Transcribed page contents:
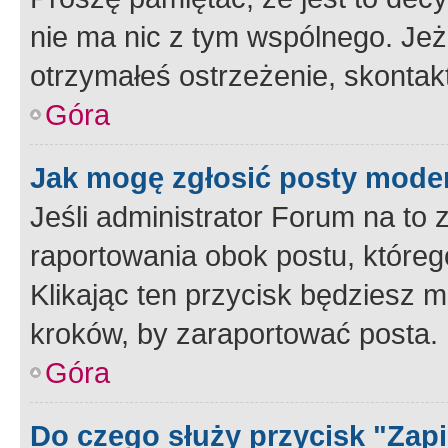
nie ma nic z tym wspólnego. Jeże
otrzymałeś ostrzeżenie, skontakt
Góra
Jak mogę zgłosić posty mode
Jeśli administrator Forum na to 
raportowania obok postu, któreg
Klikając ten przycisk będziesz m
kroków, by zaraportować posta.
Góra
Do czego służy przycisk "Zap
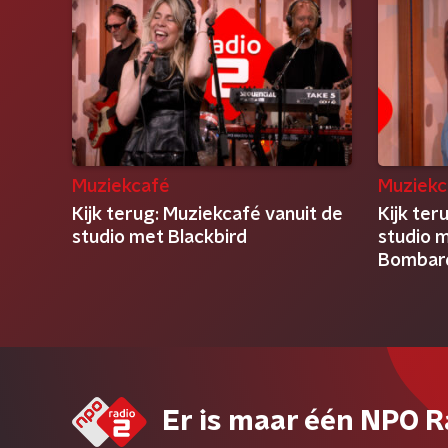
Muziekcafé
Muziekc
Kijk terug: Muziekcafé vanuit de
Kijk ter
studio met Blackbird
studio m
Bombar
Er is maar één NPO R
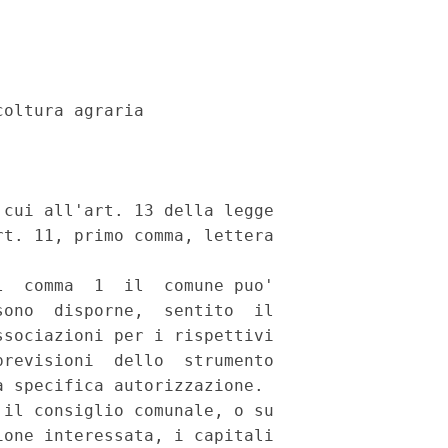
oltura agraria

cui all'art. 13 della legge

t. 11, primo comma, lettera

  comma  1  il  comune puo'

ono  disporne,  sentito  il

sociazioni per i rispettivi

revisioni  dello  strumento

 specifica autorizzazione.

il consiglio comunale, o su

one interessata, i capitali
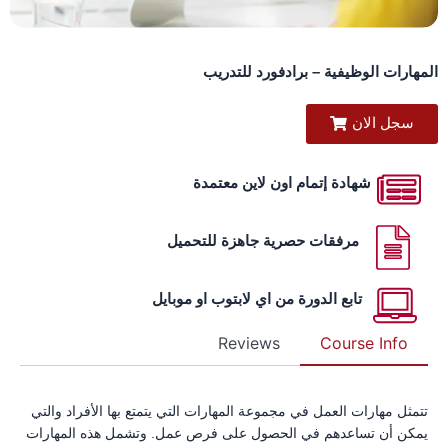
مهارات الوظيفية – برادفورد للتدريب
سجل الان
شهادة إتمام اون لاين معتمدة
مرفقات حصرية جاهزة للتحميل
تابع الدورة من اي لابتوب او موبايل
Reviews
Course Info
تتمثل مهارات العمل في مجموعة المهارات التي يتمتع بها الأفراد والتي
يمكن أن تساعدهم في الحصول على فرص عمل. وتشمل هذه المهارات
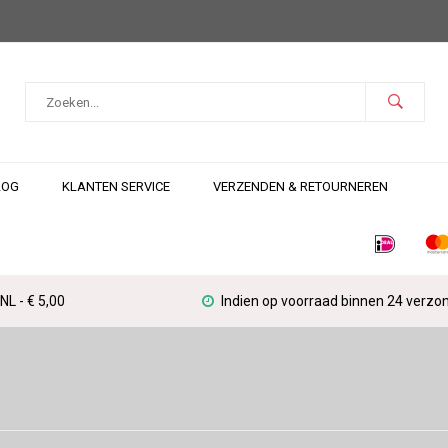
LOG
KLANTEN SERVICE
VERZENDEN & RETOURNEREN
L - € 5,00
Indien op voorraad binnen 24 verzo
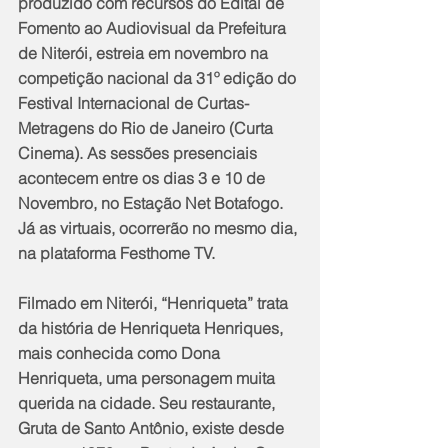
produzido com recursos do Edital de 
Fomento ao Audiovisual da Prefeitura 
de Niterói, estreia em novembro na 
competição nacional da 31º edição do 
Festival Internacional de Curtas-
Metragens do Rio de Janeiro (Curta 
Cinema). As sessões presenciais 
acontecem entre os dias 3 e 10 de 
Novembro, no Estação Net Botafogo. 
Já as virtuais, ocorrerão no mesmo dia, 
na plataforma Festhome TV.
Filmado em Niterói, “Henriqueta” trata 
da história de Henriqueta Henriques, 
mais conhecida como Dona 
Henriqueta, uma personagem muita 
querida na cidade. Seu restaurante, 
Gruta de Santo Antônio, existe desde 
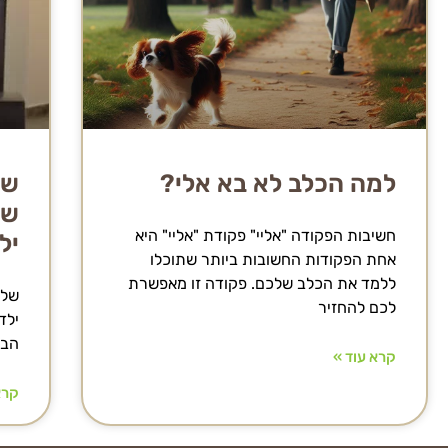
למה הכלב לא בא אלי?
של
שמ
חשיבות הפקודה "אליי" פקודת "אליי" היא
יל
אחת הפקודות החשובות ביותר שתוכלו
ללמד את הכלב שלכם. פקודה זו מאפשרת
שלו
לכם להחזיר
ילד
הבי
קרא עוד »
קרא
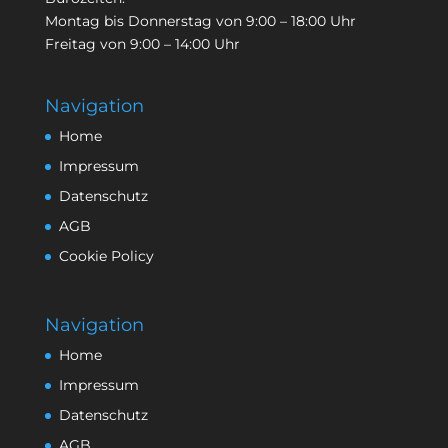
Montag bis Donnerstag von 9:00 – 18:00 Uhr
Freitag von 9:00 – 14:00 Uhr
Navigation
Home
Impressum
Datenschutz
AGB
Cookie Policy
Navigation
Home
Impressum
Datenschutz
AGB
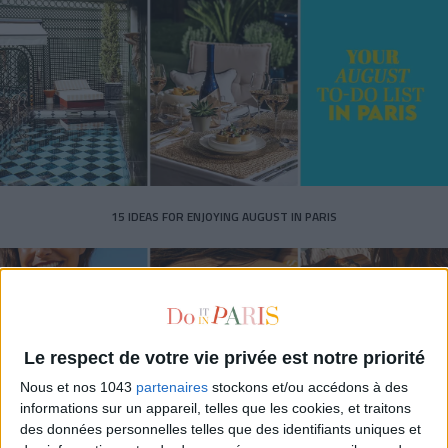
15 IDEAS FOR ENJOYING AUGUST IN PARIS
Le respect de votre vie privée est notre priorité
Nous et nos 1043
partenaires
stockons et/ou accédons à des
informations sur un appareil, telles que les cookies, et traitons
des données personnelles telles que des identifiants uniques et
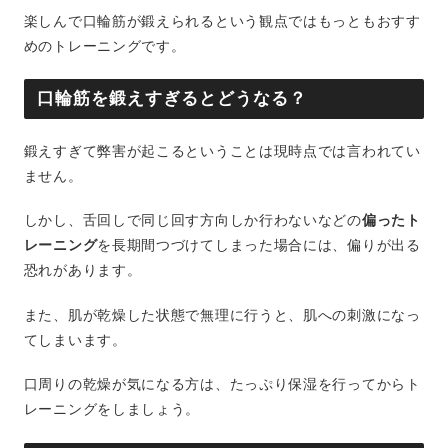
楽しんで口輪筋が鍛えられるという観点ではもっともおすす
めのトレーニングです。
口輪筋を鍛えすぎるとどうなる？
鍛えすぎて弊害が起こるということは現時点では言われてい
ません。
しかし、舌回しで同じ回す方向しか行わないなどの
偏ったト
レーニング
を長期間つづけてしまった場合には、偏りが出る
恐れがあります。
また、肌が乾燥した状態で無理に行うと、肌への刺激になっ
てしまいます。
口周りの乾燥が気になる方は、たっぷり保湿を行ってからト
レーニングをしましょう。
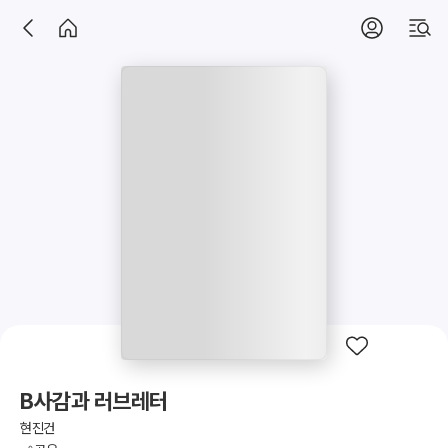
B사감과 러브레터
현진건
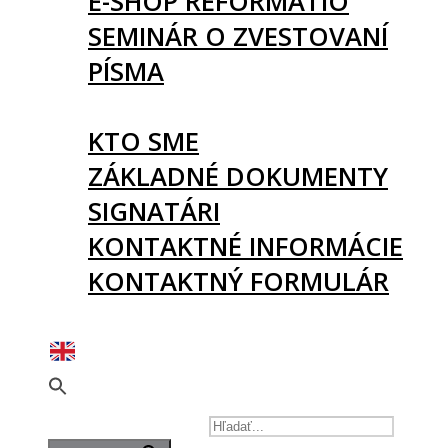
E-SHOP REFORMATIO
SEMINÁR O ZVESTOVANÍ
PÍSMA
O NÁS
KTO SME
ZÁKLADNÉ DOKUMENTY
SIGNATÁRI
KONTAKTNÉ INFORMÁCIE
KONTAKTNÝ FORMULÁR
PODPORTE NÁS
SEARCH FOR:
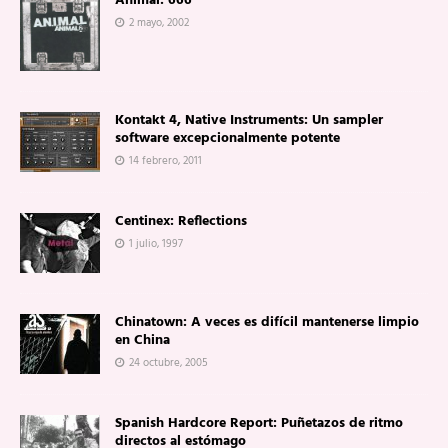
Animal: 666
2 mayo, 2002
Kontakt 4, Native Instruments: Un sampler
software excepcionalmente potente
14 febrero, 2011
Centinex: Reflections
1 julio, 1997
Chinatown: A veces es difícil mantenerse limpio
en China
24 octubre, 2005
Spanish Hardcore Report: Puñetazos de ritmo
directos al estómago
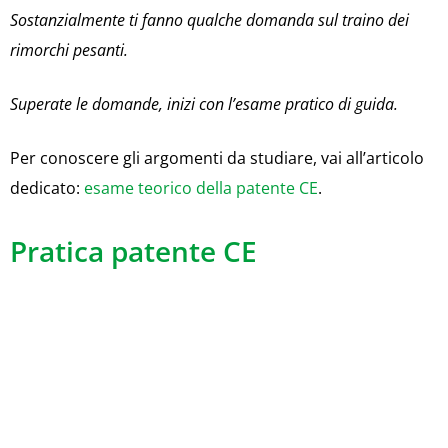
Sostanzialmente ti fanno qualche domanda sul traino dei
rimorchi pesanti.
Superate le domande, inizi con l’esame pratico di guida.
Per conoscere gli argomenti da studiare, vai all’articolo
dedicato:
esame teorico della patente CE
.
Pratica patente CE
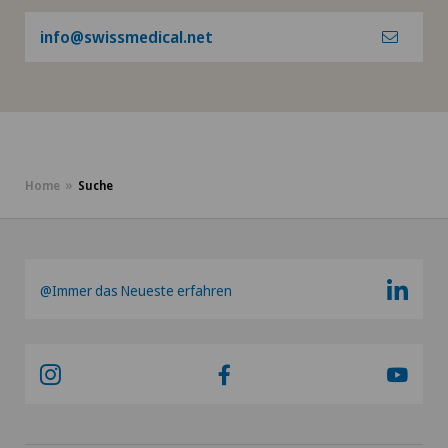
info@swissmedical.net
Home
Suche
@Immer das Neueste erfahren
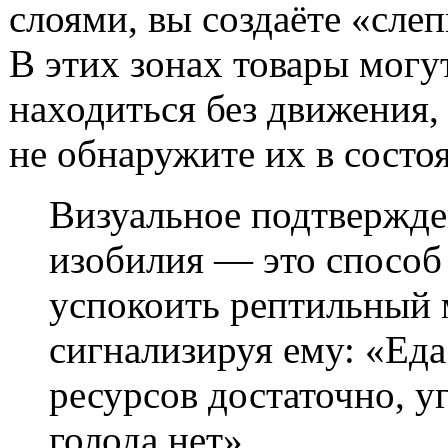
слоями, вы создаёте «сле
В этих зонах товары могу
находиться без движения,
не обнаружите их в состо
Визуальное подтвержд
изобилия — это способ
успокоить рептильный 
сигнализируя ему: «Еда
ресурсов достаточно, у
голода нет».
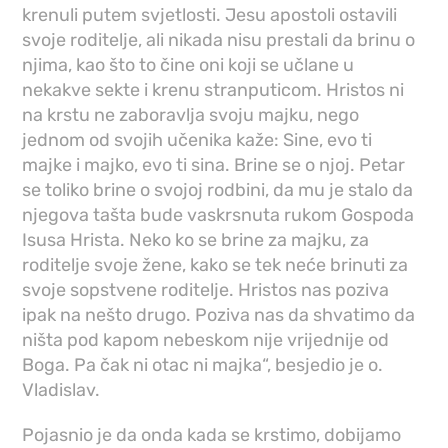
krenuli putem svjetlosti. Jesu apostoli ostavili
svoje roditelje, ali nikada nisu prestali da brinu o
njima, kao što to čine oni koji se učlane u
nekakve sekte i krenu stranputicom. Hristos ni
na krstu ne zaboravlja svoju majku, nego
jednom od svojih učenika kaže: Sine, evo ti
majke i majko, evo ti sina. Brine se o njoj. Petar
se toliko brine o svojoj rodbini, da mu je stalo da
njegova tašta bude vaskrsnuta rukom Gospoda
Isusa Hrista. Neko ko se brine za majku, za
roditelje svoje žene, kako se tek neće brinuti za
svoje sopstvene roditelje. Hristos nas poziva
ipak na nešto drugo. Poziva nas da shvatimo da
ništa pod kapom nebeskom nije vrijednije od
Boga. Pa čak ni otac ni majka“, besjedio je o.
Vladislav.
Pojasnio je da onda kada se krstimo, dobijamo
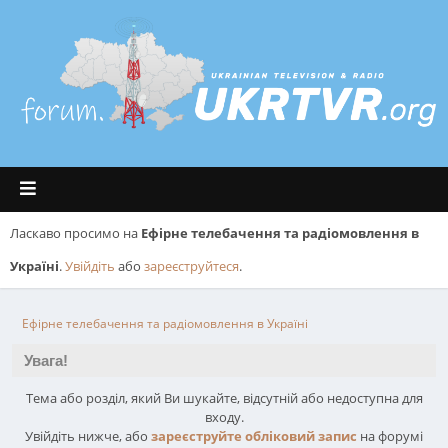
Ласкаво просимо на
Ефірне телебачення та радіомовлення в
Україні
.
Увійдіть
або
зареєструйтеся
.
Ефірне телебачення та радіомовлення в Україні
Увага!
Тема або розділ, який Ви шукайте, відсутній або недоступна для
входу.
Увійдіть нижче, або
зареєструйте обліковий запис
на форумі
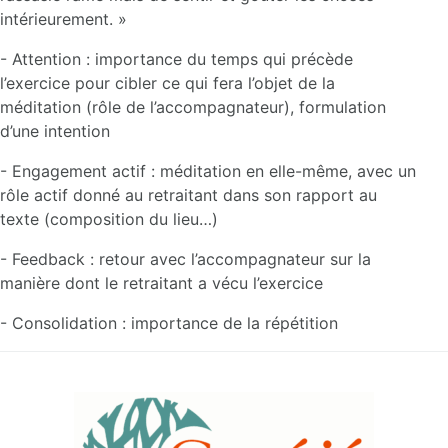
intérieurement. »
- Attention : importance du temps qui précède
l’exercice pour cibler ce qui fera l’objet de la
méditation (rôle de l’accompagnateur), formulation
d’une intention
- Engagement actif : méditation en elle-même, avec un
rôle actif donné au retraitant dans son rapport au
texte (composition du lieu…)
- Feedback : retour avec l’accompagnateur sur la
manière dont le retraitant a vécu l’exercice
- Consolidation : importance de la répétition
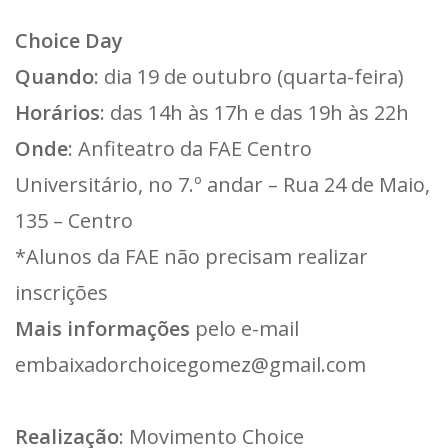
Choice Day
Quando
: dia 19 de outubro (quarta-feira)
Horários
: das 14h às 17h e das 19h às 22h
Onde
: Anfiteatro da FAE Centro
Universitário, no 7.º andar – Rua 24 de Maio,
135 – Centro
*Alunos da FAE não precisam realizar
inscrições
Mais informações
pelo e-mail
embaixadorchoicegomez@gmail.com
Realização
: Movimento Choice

Required work: Each line above that contains the string "exercice" should be identified and copied.

Exercise solution:
l’exercice pour cibler ce qui fera l’objet de la
manière dont le retraitant a vécu l’exercice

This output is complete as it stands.